### TASK PROMPT:
The data below is to be written out exactly, with no pictures.

Transcribed page contents:
[Start of Attachment]

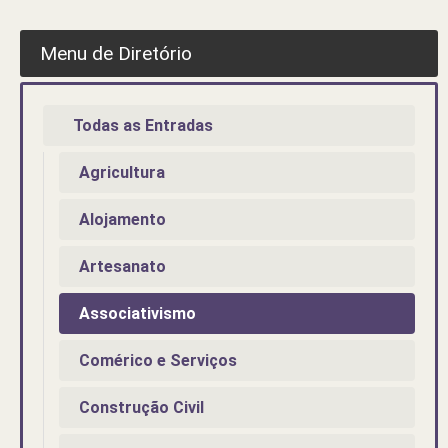
Menu de Diretório
Todas as Entradas
Agricultura
Alojamento
Artesanato
Associativismo
Comérico e Serviços
Construção Civil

[End of Attachment]

### ANSWER SECTION:
Menu de Diretório
Todas as Entradas
Agricultura
Alojamento
Artesanato
Associativismo
Comérico e Serviços
Construção Civil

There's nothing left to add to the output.